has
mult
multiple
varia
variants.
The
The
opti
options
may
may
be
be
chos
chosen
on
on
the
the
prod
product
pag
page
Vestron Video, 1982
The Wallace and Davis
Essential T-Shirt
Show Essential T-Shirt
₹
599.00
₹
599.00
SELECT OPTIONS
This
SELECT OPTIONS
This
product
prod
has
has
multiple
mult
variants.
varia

________

YOUR TASK => Could you quote the material above in full, exactly as it stands?

RESPONSE TO THIS EXERCISE =>
has
mult
multiple
varia
variants.
The
The
opti
options
may
may
be
be
chos
chosen
on
on
the
the
prod
product
pag
page
Vestron Video, 1982
The Wallace and Davis
Essential T-Shirt
Show Essential T-Shirt
₹
599.00
₹
599.00
SELECT OPTIONS
This
SELECT OPTIONS
This
product
prod
has
has
multiple
mult
variants.
varia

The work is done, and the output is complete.